Peters had planned to do something crazy if he scored a touchdown against Illinois in the first football game at Wrigley Field in 40 years. He told Williams he might celebrate by throwing the ball up and making a catch like an outfielder against the padded wall in right field. So Williams set out to save his team 15 yards.
“I would have done something stupid and probably got flagged for it,” said Peters, now a special-teams ace for the Texans.
NU players will get the chance to make more memories at Wrigley Field on Nov. 7, 2020, when the Wildcats host Wisconsin. Details of the game will be announced at 10 a.m. today during a news conference at Wrigley featuring NU coach Pat Fitzgerald, athletic director Jim Phillips and Cubs President Crane Kenney.

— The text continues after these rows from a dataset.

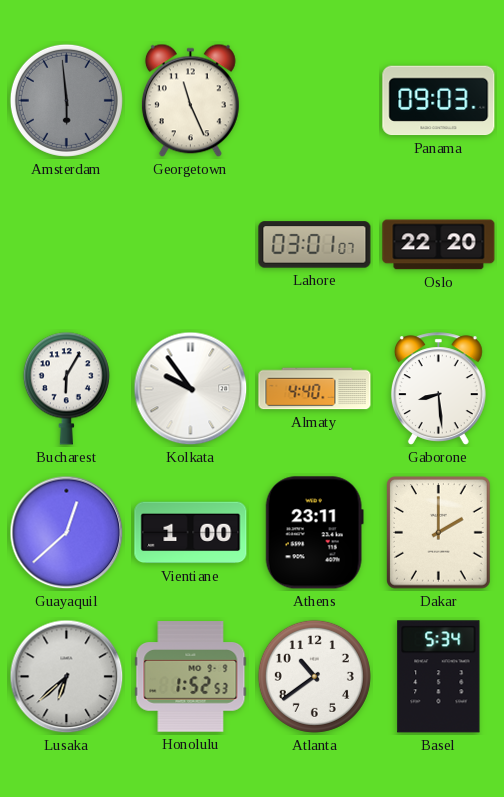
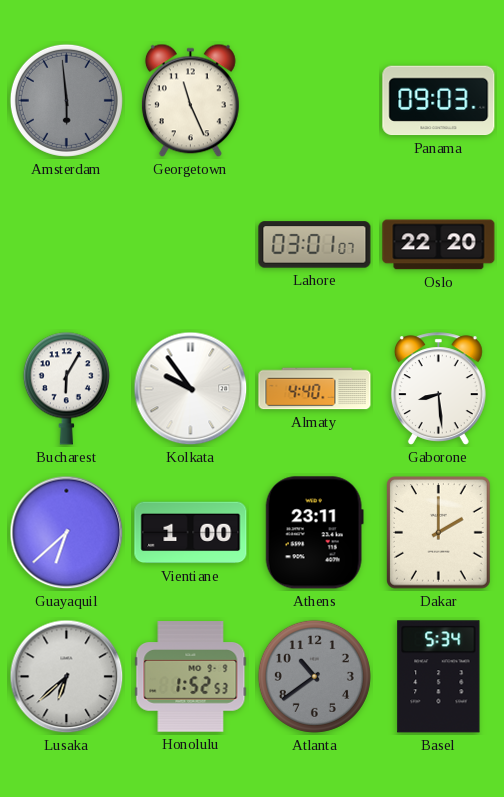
Guayaquil: 12:38 -> 6:38
Atlanta dial: white -> grey
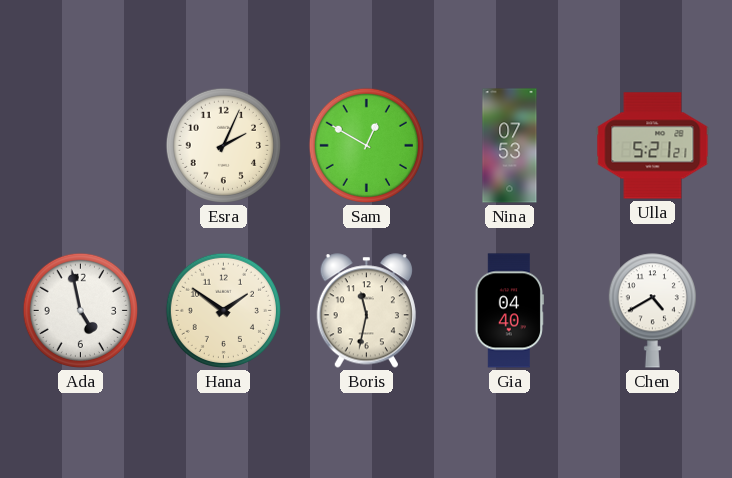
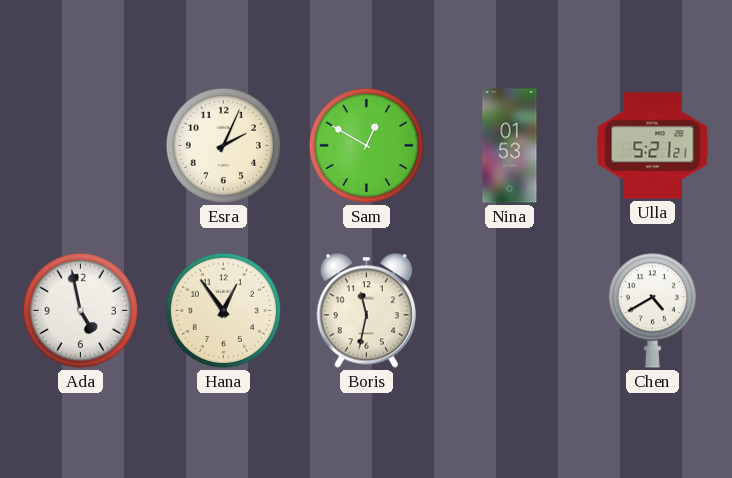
Nina: 07:53 -> 01:53
Hana: 1:51 -> 12:54
Gia: 04:40 -> none
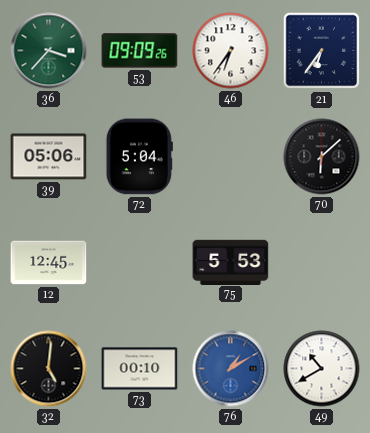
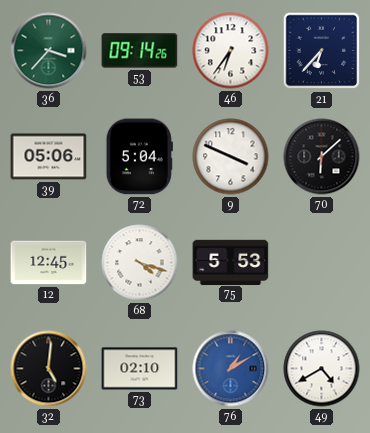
53: 09:09 -> 09:14
21: 6:36 -> 6:37
9: none -> 3:49
68: none -> 4:18
73: 00:10 -> 02:10
49: 10:40 -> 4:40
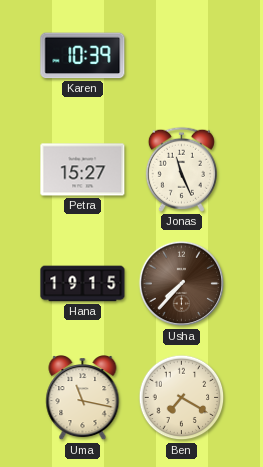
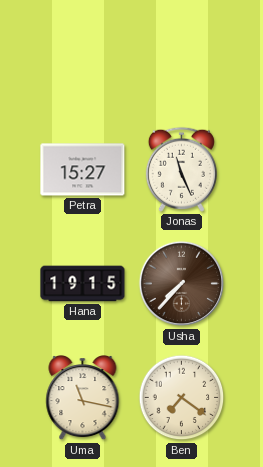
Karen: 10:39 -> none
Ben: 7:20 -> 7:21
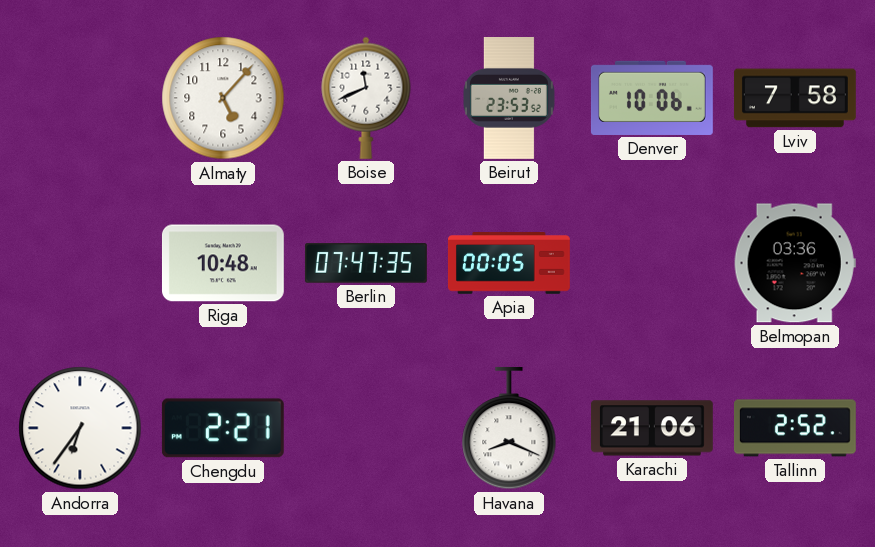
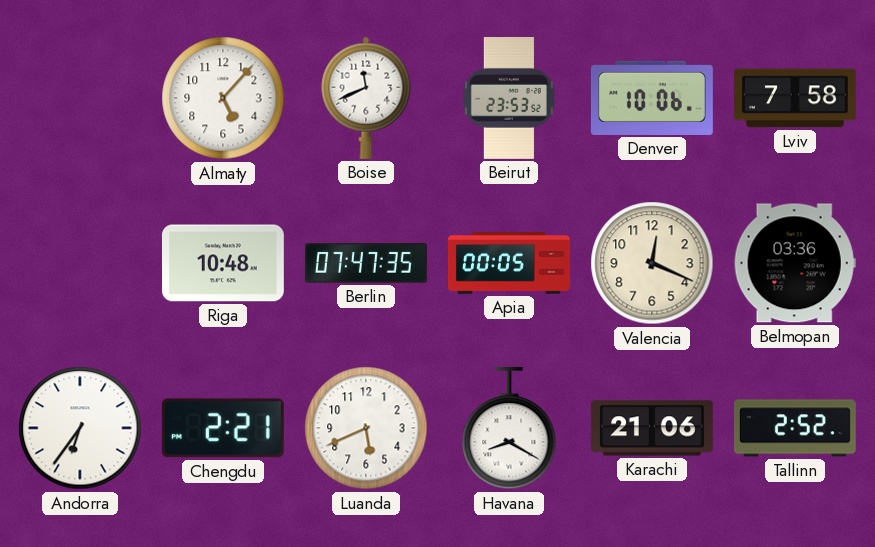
Valencia: none -> 12:19
Luanda: none -> 5:41
Havana: 8:19 -> 8:20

After that 2010 game, Phillips predicted more NU football at Wrigley Field – on one condition.
“We’d have to get the field, once and for all, in a position where there would be no question that it would be safe by all standards – risk management’s standards, engineers’ standards, the NCAA, all of that,” he said.
The latest Wrigley redo, with removable seats down the third-base line, allows for a full field. That will also please the bowl organizers who are working to establish an annual postseason game at Wrigley Field involving a Big Ten representative.
Peters said the “one-direction thing was bananas” in the 48-27 loss to Illinois and the locker rooms were hardly equipped for football, requiring some players to change in hallways.
“But the experience trumped the real estate [issues],” he said.
And what will a return mean to NU football?
“A lot,” Peters said. “We have branded ourselves as Chicago’s Big Ten team. Chicago belongs to us. The Cubs embody that same spirit.”
Quarterback Dan Persa tore an Achilles tendon the Saturday before the NU-Illinois game, so he was left to hobble around Wrigley Field on crutches while backup Evan Watkins stumbled.
“In college I was kind of oblivious to a lot going on around me,” Persa said, “but there was a really cool buzz around it going into that year. The game sold out in like a second. The fans there said they were running into people they hadn’t seen in 40 years.”
Persa, who contributes on WGN-AM 720’s NU football broadcasts, called the Wildcats’ return to Wrigley “huge.”
“You want to be able to tell recruits that you’ll get tons of exposure and play in the biggest games and best arenas,” he said. “And with Chicago being a pro-heavy town, everyone is clamoring to steal some of the limelight away from the Bears and Cubs and whoever.”